# Is she ready I'd say 90% milky trichs using dig cAmera



## rebeltex (Jul 26, 2015)

Dinafem ww auto @ 10 weeks and two days.what do u guys think? Chop her?View attachment uploadfromtaptalk1437940903802.jpg
View attachment uploadfromtaptalk1437940970474.jpg


----------



## wordwar-ingreenink (Jul 28, 2015)

Those are some nice looking buds you got there. How long have you been flowering?


----------



## wordwar-ingreenink (Jul 28, 2015)

Sorry just saw the other text. You look about ready there, but I'm no expert by any stretch of the imagination.


----------



## Rosebud (Jul 28, 2015)

You might want to wait til there is some amber with WW.

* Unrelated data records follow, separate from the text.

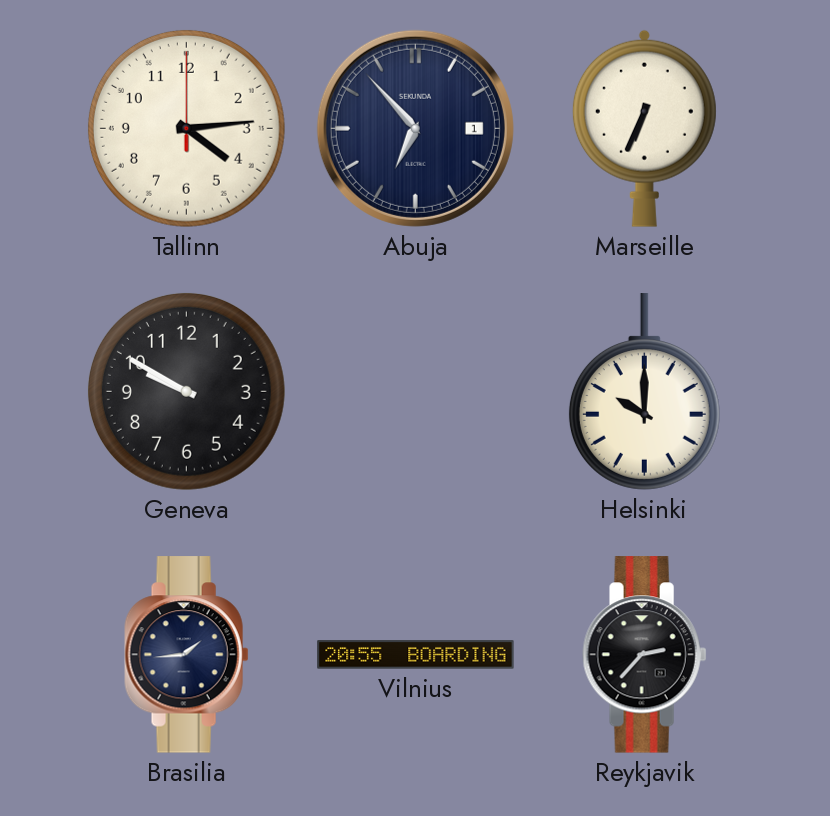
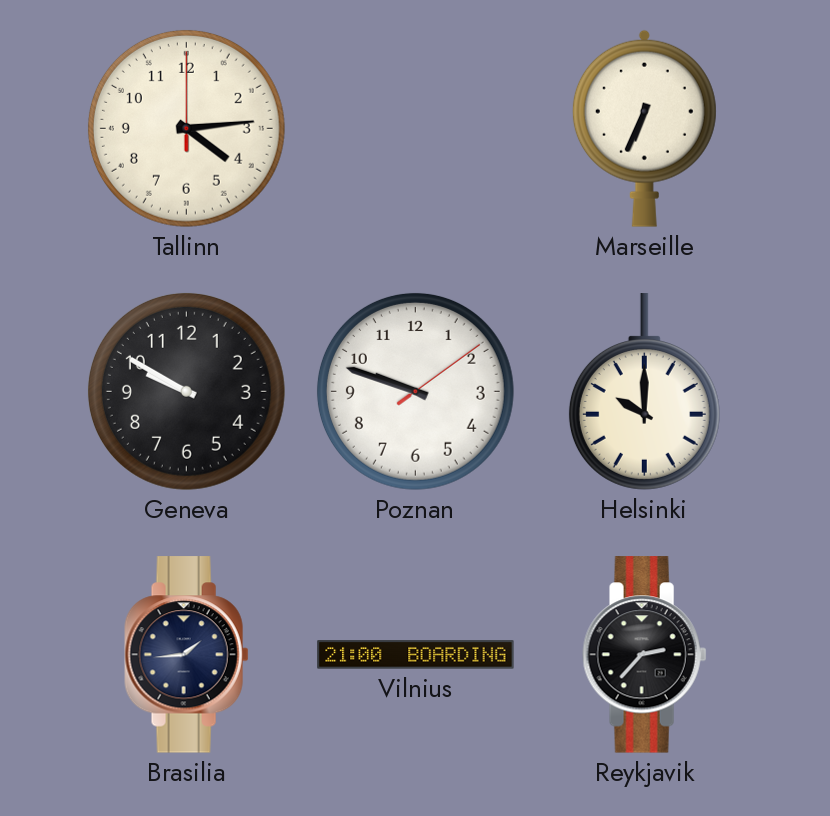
Abuja: 6:53 -> none
Poznan: none -> 9:48
Vilnius: 20:55 -> 21:00
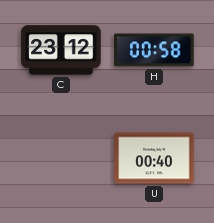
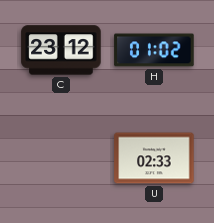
H: 00:58 -> 01:02
U: 00:40 -> 02:33
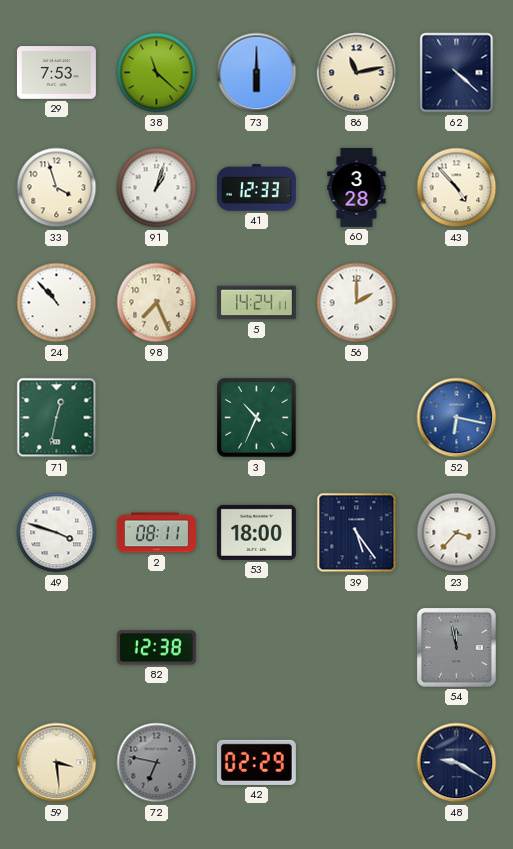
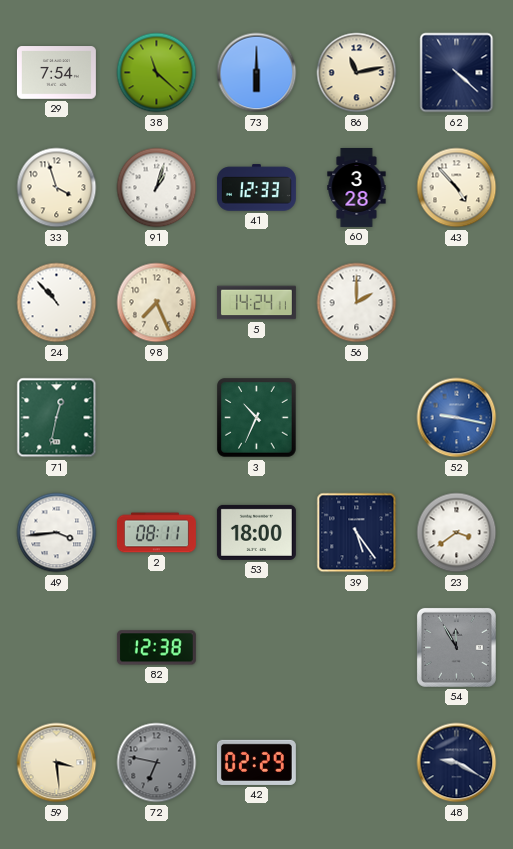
29: 7:53 -> 7:54
52: 6:17 -> 9:17
49: 3:48 -> 3:44
23: 3:37 -> 3:39
54: 11:58 -> 11:55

Welcome to MP, by the way. Good looking bud.


----------



## rebeltex (Jul 28, 2015)

Yea rose I was wondering about ww strain. they sexed around week 3 males first then girls. I'm all organic over here after 2 runs w salts and a lot of issues. Thanks for compliments been flowering 7.5 weeks. I'm reddy to chop so I can move my dragons in there sooooo bushy!


----------



## Rosebud (Jul 28, 2015)

If you don't mind an up speedy high, then go for it if you think it is ready. If you want something more relaxing perhaps let it go a bit.


----------